**What to do**: Collect all lines below with the string "Suppe".

**Saved entries**:
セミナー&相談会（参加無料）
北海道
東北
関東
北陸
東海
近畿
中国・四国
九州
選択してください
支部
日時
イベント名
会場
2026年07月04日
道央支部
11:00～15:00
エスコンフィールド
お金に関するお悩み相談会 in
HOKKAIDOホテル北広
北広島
* * *
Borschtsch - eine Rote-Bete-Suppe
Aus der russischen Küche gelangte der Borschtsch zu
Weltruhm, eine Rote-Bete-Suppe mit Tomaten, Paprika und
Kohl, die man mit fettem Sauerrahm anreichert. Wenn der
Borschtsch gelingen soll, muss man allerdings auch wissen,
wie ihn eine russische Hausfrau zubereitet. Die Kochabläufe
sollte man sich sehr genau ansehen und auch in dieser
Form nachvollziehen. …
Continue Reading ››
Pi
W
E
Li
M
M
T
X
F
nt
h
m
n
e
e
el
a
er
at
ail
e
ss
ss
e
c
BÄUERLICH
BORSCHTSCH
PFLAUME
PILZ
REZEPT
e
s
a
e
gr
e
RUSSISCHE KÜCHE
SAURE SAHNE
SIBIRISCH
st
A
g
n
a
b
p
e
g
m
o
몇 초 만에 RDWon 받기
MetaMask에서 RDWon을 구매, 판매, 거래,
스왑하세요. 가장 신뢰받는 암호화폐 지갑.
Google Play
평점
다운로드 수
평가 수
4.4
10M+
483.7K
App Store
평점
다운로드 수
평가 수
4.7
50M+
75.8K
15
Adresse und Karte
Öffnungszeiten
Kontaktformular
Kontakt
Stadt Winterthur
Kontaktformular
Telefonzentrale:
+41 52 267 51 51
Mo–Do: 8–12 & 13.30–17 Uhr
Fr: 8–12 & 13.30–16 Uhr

**Written response**:
Borschtsch - eine Rote-Bete-Suppe
Weltruhm, eine Rote-Bete-Suppe mit Tomaten, Paprika und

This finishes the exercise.